Gelenekte, şer’î gündüz diye bir tanımlama yapılarak gündüz, imsak vakti ile başlatılmış ve sabah namazı, günün ilk namazı, yatsı da son namaz sayılmıştır. Bu tanım kabul gördüğü için ikindi namazının orta namaz olduğu konusunda neredeyse görüş birliği oluşturulmuştur[6].

Bakara 2/238. ayette geçen “namazlar = الصَّلَوَات” kelimesi çoğuldur. Arapçada çoğul, üç ve daha fazlasını gösterir. “En orta namaz” sözü, “namazlar” sözüne bir bağlaç ile bağlanmış yani atfedilmiştir. Bağlanan /matuf ile bağlanılan kelime /matuf’un aleyh birbirinden farklı olduğundan Türkçe açısından anlam şöyledir: “Namazları, bir de en orta namazı kılın!” Üçten sonra ortası olan ilk rakam beş olduğu için bu ayete göre de günlük namaz sayısı beş olur.

Ayetlerde öğlenin başı ve ikindinin sonu, kesin olarak belirtilmiş ama onları ayıran vakitten söz edilmemiştir. Aynı şey, akşam ve yatsı vakitleri için de geçerlidir. Bu sebeple öğle ile ikindi ve akşam ile yatsı, birleştirilerek de kılınabilir. Abdullah b. Abbas’ın şöyle dediği rivayet olunur:

«Rasulullah sallallahu aleyhi ve sellem Medine’de öğle ile ikindiyi akşamla yatsıyı birleş¬tirdi. Ne korku vardı, ne yağmur.[7]»

B- KORKU HALİNDE NAMAZ

Hiçbir namaz, vaktinin dışında kılınamaz. Bunun tek istisnası unutan veya uyuya kalanın namazıdır. Nebimizin bu konuda şöyle dediği rivayet edilmiştir:

“Kim bir namazı, unutur veya uyuya kalır da kılamazsa, onun keffareti /yapması gereken, hatırladığı zaman kılmasıdır[8].”

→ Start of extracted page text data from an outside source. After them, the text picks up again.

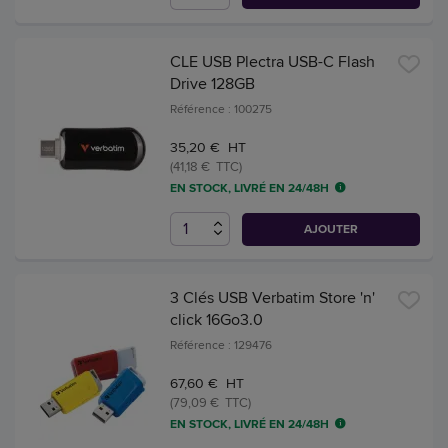
CLE USB Plectra USB-C Flash
Drive 128GB
Référence : 100275
35,20 € HT
(41,18 € TTC)
EN STOCK, LIVRÉ EN 24/48H
AJOUTER
3 Clés USB Verbatim Store 'n'
click 16Go3.0
Référence : 129476
67,60 € HT
(79,09 € TTC)
EN STOCK, LIVRÉ EN 24/48H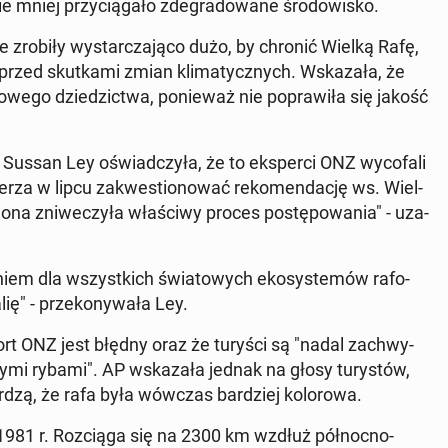
zie mniej przy­cią­ga­ło zde­gra­do­wa­ne śro­do­wi­sko.
e zrobiły wy­star­cza­ją­co dużo, by chronić Wielką Rafę,
przed skut­ka­mi zmian kli­ma­tycz­nych. Wska­za­ła, że
o­we­go dzie­dzic­twa, po­nie­waż nie po­pra­wi­ła się jakość
ska Sussan Ley oświad­czy­ła, że to eks­per­ci ONZ wy­co­fa­li
e­rza w lipcu za­kwe­stio­no­wać re­ko­men­da­cję ws. Wiel­
to ona zni­we­czy­ła wła­ści­wy proces po­stę­po­wa­nia" - uza­
­niem dla wszyst­kich świa­to­wych eko­sys­te­mów ra­fo­
lię" - prze­ko­ny­wa­ła Ley.
port ONZ jest błędny oraz że turyści są "nadal za­chwy­
rw­ny­mi rybami". AP wska­za­ła jednak na głosy tu­ry­stów,
ier­dzą, że rafa była wówczas bar­dziej ko­lo­ro­wa.
 1981 r. Roz­cią­ga się na 2300 km wzdłuż pół­noc­no-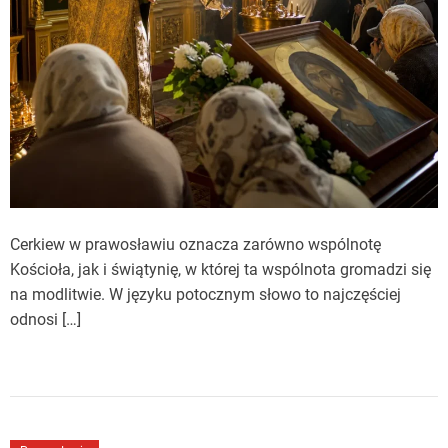
Cerkiew w prawosławiu oznacza zarówno wspólnotę
Kościoła, jak i świątynię, w której ta wspólnota gromadzi się
na modlitwie. W języku potocznym słowo to najczęściej
odnosi […]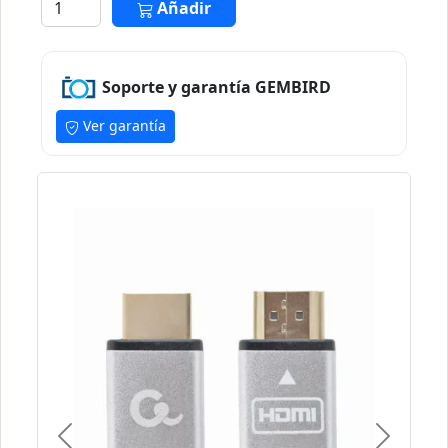
Añadir
Soporte y garantía GEMBIRD
Ver garantía
Previous
Next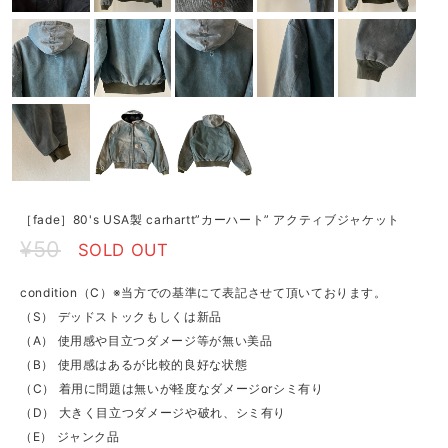
［fade］80's USA製 carhartt”カーハート” アクティブジャケット
¥50
SOLD OUT
condition（C）※当方での基準にて表記させて頂いております。
（S） デッドストックもしくは新品
（A） 使用感や目立つダメージ等が無い美品
（B） 使用感はあるが比較的良好な状態
（C） 着用に問題は無いが軽度なダメージorシミ有り
（D） 大きく目立つダメージや破れ、シミ有り
（E） ジャンク品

Unutma ve uyuya kalma dışında namazların kaza edileceğini gösteren tek bir delil yoktur.

Allah Teâlâ, yolcuya ve korku içinde olana kolaylık getirerek namazı vaktinde kılma fırsatı vermiştir. İki türlü korku vardır, biri genel korku, diğeri de yolculukta ortaya çıkan korkudur.

1- GENEL KORKU

Allah Teâlâ şöyle buyurmuştur:

حَٰافِظُوا۟ عَلَى ٱلصَّلَوَٰتِ وَٱلصَّلَوٰةِ ٱلْوُسْطَىٰ وَقُومُوا۟ لِلَّهِ قَٰنِتِينَ . فَإِنْ خِفْتُمْ فَرِجَالًا أَوْ رُكْبَانًا ۖ فَإِذَآ أَمِنتُمْ فَٱذْكُرُوا۟ ٱللَّهَ كَمَا عَلَّمَكُم مَّا لَمْ تَكُونُوا۟ تَعْلَمُونَ

Namazları ve en orta namazı düzgün ve sürekli kılın ve daima Allah’a içten boyun eğenlerden olun. Eğer korkarsanız (namazı) yürüyerek yahut binek üstünde kılın. Güvene kavuşunca Allah’ı, bu konuda bilmediğinizi size öğrettiği gibi zikredin.” (Bakara 2/238-239)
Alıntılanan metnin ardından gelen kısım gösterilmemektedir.